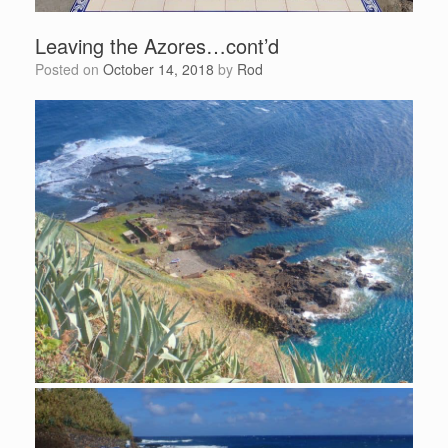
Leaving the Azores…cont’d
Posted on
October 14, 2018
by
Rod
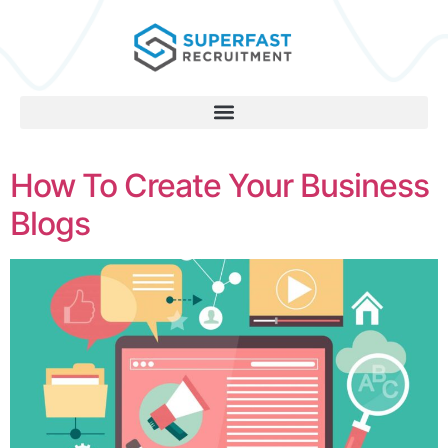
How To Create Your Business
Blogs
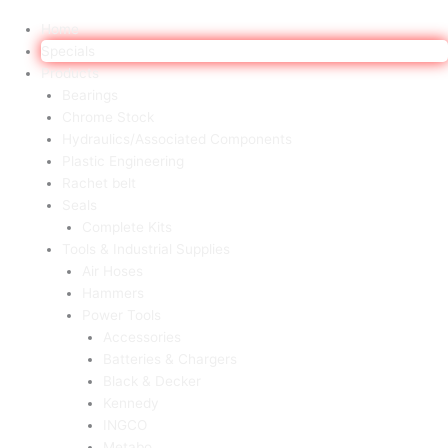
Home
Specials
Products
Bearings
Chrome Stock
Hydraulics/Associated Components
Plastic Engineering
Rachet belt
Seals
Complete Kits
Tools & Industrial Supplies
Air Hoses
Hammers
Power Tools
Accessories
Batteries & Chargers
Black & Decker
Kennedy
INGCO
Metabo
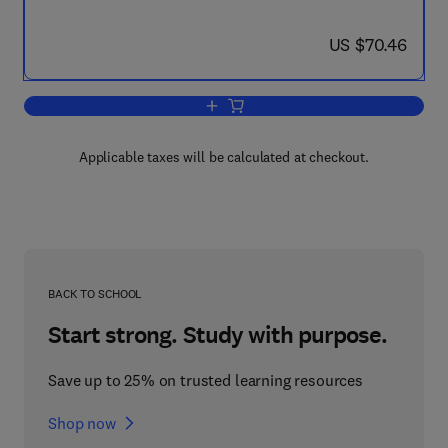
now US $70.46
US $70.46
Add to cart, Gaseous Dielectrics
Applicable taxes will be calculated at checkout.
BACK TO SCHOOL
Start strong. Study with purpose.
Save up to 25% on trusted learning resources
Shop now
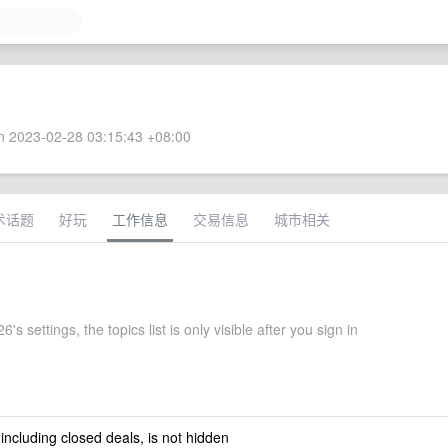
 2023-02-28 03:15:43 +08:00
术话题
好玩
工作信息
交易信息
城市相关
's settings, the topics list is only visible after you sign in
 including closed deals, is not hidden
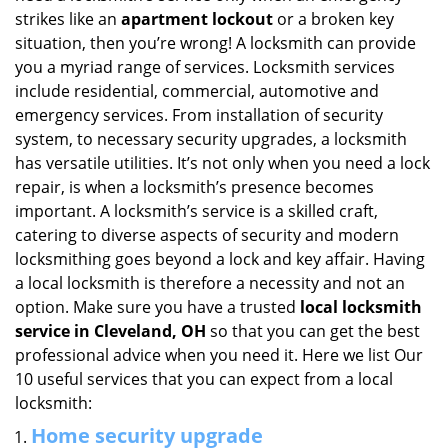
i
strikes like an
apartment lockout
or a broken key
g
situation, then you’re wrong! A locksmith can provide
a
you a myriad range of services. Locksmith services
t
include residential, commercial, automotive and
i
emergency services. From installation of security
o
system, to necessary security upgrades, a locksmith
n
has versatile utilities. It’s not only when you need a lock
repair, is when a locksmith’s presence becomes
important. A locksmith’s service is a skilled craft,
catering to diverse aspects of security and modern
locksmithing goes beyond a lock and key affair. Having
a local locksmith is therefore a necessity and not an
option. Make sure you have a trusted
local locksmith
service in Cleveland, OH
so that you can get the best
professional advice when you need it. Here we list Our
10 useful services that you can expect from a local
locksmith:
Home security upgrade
*-*-*
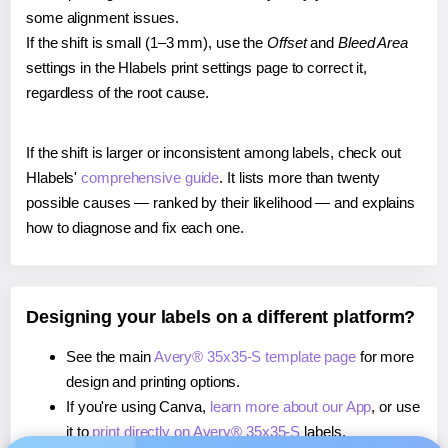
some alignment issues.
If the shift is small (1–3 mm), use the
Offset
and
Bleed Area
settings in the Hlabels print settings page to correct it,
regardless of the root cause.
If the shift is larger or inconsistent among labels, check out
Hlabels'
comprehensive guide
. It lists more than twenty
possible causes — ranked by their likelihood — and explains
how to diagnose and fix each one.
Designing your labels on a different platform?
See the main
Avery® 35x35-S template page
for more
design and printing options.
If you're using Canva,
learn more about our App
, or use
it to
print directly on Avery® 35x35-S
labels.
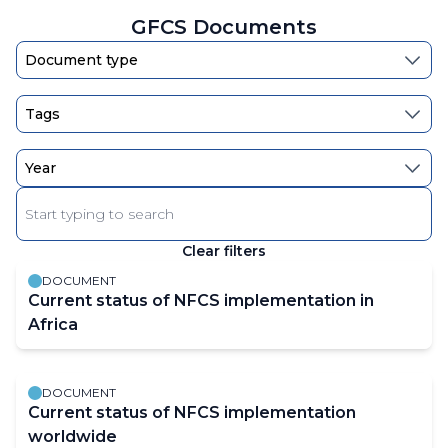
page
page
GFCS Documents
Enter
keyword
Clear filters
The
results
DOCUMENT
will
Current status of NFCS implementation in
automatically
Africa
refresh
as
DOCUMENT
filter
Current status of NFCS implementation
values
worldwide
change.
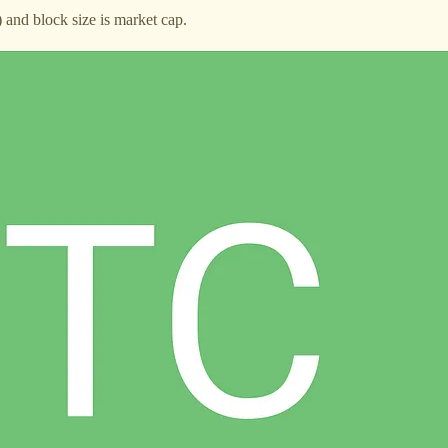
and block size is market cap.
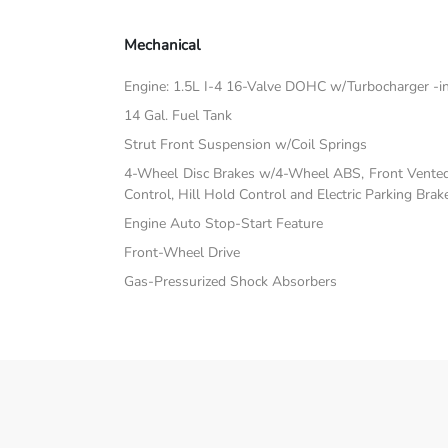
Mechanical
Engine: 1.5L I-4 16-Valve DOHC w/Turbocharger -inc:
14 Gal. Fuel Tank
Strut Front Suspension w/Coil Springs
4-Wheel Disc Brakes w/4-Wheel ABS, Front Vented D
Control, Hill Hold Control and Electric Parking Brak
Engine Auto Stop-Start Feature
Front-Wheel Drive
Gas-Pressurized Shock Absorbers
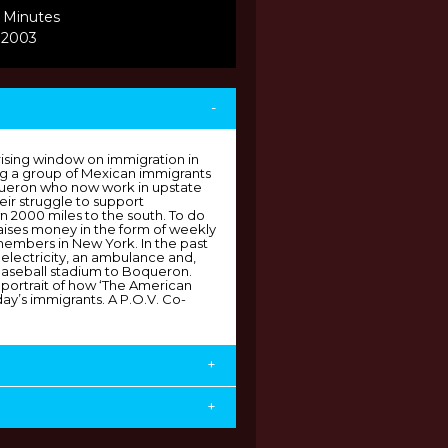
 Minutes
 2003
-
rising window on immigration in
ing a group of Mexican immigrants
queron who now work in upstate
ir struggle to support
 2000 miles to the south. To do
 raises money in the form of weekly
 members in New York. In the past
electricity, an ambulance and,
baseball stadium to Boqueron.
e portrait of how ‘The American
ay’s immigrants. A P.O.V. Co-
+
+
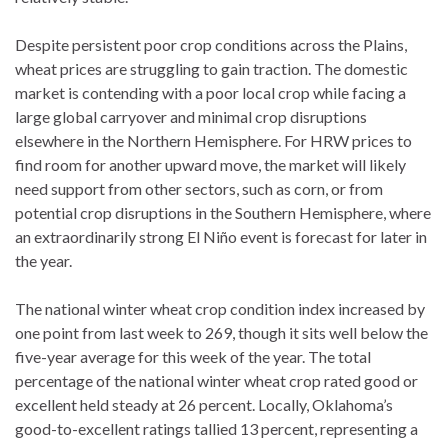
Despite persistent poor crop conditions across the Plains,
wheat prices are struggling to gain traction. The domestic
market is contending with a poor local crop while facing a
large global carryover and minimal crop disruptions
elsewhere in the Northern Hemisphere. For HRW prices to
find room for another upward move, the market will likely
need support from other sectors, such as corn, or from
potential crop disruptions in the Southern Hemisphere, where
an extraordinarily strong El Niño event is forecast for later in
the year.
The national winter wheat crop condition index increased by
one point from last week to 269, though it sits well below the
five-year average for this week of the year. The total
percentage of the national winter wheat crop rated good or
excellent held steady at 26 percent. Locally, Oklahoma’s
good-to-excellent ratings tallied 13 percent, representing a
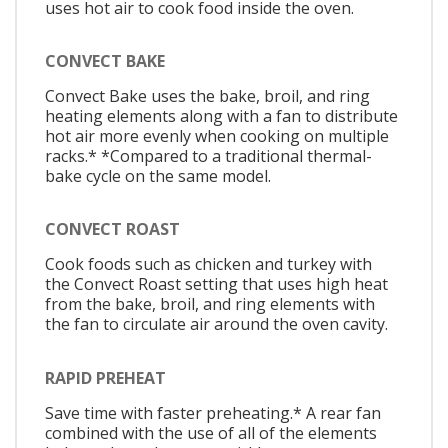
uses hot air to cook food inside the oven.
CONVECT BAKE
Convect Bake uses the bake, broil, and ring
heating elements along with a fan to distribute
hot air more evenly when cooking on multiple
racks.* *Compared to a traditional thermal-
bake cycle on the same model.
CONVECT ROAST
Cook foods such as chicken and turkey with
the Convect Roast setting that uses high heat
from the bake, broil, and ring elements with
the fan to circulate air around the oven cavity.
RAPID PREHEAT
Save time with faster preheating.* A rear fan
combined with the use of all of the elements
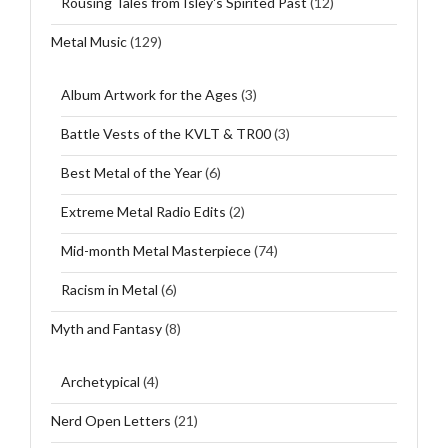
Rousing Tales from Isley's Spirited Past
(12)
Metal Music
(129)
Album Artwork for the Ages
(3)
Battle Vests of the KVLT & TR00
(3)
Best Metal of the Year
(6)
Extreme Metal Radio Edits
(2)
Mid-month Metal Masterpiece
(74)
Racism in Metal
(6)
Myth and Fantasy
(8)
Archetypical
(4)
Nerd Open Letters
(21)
*-*-*
The problem »
When a line in the records above contains the word "Save", copy it.

Response area »
Save up to 25% on trusted learning resources
Save time with faster preheating.* A rear fan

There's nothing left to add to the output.